**What needs to be done**
Output, word for word, the lines of this listing that fall between the line with "supportive of their" and the line with "reach out to us.", counting both of those lines, and no others.
========================================================================
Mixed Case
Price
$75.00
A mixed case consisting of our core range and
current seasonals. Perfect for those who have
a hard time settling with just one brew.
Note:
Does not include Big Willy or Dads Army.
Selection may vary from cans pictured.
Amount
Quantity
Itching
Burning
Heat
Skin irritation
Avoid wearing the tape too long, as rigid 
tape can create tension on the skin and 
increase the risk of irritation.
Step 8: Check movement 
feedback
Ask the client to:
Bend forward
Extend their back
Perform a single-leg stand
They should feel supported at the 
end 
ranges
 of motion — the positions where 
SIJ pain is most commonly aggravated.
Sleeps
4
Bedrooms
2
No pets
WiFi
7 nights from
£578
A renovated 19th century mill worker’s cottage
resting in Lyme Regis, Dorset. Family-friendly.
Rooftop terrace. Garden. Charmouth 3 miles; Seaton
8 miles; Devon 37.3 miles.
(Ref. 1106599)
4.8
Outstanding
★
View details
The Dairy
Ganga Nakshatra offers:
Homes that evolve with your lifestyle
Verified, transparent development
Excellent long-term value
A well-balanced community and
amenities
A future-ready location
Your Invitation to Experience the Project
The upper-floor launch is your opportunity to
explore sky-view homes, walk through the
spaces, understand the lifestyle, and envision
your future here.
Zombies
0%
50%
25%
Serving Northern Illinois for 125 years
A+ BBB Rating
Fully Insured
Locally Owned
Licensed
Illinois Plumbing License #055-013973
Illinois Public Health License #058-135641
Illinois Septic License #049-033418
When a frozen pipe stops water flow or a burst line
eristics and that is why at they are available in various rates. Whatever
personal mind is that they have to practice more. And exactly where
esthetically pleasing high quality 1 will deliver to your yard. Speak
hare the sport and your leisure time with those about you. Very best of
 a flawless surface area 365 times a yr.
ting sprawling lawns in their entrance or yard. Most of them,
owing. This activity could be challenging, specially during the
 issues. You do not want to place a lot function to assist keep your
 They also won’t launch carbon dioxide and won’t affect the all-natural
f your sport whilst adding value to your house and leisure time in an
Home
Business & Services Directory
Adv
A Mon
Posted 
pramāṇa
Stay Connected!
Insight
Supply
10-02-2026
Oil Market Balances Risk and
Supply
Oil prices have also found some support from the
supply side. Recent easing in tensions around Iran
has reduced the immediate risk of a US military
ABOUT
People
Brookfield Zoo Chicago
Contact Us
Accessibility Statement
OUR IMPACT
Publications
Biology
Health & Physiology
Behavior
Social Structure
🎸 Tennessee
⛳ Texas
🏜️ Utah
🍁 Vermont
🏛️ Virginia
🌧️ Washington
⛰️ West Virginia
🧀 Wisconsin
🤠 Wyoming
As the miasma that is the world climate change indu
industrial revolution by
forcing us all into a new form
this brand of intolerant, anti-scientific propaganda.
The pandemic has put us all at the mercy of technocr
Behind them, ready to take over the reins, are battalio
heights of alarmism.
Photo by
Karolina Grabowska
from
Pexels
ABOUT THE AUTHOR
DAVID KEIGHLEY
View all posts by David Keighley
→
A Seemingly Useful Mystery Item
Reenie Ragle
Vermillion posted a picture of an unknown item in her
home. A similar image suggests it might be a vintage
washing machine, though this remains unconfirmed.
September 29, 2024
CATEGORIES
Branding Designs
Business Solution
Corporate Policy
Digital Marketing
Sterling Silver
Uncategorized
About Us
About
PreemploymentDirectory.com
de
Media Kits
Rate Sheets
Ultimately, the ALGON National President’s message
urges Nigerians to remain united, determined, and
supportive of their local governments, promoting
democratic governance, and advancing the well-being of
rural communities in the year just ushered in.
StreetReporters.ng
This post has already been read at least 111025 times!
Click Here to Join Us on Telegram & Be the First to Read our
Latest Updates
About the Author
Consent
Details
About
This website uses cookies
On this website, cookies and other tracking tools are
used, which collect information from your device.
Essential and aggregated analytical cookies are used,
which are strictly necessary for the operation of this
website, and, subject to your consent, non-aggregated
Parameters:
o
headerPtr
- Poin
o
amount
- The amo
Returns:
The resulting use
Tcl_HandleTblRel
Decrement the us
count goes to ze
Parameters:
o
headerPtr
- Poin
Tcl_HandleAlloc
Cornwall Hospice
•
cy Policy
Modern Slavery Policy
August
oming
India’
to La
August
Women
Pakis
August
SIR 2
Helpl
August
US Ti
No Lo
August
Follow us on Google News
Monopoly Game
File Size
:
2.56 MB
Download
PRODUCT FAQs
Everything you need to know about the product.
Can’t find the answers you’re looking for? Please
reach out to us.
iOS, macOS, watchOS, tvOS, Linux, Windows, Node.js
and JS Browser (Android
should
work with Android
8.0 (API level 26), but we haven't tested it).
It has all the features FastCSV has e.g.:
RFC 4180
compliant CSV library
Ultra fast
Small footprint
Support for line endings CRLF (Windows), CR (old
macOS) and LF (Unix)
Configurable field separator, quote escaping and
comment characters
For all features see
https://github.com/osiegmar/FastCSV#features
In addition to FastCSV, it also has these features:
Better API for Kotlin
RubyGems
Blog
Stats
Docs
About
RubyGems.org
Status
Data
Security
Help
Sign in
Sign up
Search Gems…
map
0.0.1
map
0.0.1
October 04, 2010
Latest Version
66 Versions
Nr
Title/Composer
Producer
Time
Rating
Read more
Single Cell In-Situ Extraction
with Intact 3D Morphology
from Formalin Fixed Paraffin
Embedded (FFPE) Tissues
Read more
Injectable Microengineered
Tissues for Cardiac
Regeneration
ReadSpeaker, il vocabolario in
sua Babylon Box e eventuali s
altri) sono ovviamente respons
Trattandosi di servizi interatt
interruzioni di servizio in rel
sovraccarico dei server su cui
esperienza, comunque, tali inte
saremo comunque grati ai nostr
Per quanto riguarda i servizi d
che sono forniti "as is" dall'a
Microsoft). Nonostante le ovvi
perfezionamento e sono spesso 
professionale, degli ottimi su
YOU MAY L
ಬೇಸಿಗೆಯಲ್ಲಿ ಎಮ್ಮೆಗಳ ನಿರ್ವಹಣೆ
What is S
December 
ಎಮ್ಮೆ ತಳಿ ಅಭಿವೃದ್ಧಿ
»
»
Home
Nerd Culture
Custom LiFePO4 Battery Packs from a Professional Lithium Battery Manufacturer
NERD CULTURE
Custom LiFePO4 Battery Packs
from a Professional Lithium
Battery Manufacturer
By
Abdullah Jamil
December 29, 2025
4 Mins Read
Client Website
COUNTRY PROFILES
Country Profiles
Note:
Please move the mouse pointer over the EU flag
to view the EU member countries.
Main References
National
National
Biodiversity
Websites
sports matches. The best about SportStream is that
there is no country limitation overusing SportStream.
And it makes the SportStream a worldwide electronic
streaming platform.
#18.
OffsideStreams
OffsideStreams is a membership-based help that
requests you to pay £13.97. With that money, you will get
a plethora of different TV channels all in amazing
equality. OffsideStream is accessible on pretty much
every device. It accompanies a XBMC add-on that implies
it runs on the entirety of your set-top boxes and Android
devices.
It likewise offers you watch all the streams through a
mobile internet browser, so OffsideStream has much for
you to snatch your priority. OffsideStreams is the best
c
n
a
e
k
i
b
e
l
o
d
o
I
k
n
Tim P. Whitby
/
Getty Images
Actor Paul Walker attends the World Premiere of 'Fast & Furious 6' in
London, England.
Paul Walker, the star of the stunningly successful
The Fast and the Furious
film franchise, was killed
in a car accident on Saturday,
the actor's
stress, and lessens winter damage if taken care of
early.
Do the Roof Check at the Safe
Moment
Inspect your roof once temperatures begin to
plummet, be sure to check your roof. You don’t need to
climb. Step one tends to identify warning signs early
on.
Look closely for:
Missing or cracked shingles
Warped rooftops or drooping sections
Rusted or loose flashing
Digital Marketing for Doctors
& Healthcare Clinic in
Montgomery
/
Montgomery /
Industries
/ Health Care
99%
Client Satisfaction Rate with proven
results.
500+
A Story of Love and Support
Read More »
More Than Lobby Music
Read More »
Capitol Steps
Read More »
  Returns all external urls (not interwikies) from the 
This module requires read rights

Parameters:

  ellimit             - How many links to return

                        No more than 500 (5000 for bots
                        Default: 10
========================================================================
**Exercise solution**
supportive of their local governments, promoting
democratic governance, and advancing the well-being of
rural communities in the year just ushered in.
StreetReporters.ng
This post has already been read at least 111025 times!
Click Here to Join Us on Telegram & Be the First to Read our
Latest Updates
About the Author
Consent
Details
About
This website uses cookies
On this website, cookies and other tracking tools are
used, which collect information from your device.
Essential and aggregated analytical cookies are used,
which are strictly necessary for the operation of this
website, and, subject to your consent, non-aggregated
Parameters:
o
headerPtr
- Poin
o
amount
- The amo
Returns:
The resulting use
Tcl_HandleTblRel
Decrement the us
count goes to ze
Parameters:
o
headerPtr
- Poin
Tcl_HandleAlloc
Cornwall Hospice
•
cy Policy
Modern Slavery Policy
August
oming
India’
to La
August
Women
Pakis
August
SIR 2
Helpl
August
US Ti
No Lo
August
Follow us on Google News
Monopoly Game
File Size
:
2.56 MB
Download
PRODUCT FAQs
Everything you need to know about the product.
Can’t find the answers you’re looking for? Please
reach out to us.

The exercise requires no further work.